▸ **EXERCISE INSTRUCTIONS**: Check each line of the records below and collect those holding "Reloj".

THE INPUT Block Start

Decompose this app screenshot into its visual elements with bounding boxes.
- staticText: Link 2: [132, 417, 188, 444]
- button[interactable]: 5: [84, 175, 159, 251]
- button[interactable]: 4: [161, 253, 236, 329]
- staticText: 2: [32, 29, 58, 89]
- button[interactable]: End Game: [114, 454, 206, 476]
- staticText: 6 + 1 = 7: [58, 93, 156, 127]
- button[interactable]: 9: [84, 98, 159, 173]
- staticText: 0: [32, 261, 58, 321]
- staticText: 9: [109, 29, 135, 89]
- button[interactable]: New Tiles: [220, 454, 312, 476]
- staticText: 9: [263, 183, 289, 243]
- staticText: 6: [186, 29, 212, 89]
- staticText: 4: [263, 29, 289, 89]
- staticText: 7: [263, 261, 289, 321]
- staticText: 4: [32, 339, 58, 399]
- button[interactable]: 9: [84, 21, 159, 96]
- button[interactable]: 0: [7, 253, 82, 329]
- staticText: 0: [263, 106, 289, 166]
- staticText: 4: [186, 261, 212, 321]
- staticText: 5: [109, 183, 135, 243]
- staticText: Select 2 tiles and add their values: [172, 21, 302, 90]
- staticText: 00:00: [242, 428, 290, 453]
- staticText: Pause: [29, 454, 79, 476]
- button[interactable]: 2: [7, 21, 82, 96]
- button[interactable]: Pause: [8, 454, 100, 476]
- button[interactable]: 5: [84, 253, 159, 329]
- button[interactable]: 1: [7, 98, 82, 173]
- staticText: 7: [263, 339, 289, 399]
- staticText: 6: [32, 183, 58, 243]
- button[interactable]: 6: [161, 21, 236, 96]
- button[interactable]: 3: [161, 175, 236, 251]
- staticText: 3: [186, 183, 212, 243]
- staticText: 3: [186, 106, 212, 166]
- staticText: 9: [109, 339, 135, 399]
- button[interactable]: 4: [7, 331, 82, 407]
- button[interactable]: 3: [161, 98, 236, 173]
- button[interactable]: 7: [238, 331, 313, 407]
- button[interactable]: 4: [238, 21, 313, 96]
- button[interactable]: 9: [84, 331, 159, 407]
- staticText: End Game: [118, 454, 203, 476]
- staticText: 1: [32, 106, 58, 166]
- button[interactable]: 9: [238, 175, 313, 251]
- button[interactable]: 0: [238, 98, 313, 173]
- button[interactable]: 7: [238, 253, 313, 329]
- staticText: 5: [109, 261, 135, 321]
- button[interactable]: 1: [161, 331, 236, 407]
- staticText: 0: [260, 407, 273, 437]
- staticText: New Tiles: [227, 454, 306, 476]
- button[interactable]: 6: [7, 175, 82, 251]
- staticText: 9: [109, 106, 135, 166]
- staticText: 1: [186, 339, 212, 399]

THE INPUT Block End
THE INPUT Block Start

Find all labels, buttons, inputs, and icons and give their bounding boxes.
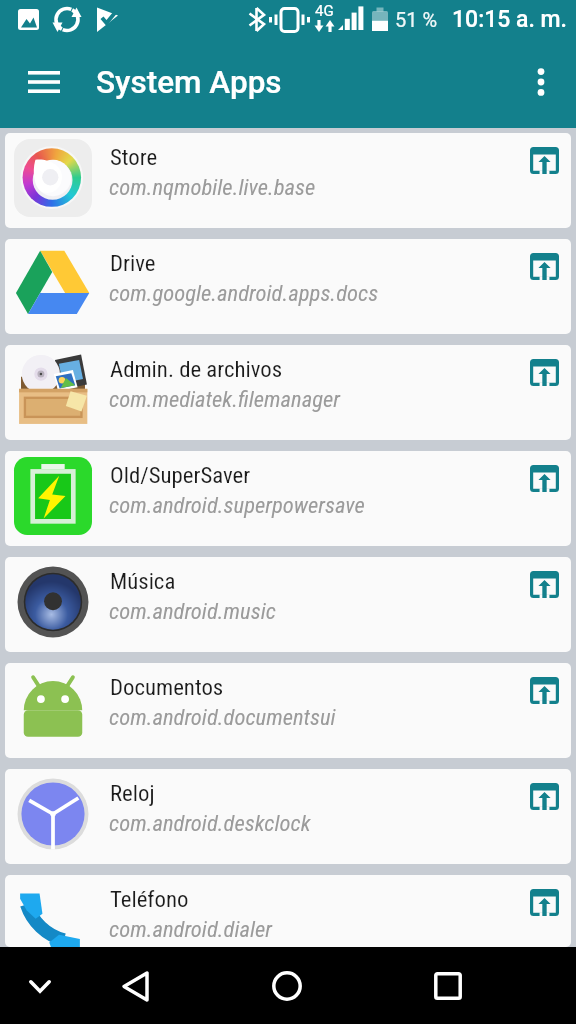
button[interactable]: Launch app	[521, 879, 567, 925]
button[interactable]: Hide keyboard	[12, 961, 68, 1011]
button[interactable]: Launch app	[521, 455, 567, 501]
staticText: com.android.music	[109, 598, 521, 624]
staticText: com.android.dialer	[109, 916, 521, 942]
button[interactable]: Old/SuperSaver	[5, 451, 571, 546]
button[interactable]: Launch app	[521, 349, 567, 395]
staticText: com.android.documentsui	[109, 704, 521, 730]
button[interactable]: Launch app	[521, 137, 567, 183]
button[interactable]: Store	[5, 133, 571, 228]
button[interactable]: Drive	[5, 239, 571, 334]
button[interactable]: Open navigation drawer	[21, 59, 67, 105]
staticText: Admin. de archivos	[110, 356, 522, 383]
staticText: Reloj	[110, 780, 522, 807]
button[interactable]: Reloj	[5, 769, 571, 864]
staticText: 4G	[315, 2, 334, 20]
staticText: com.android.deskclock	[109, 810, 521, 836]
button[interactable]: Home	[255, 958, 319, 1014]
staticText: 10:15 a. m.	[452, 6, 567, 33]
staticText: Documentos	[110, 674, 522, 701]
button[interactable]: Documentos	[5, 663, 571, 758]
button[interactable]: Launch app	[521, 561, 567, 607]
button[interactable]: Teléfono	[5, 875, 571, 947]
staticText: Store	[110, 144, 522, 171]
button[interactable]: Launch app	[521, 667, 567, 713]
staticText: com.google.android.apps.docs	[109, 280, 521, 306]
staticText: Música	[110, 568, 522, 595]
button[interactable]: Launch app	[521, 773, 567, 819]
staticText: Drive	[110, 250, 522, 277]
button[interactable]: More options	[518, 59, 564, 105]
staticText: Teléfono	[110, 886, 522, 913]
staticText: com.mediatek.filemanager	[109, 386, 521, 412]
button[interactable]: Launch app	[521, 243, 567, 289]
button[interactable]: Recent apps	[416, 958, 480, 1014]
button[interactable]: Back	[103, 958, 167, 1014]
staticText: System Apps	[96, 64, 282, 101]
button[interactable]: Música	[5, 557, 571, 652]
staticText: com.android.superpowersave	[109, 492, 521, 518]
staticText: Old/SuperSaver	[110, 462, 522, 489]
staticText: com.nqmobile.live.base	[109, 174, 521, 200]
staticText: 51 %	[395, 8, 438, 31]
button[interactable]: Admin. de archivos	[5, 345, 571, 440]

THE INPUT Block End

▸ **OUTPUT BELOW**:
staticText: Reloj	[110, 780, 522, 807]
button[interactable]: Reloj	[5, 769, 571, 864]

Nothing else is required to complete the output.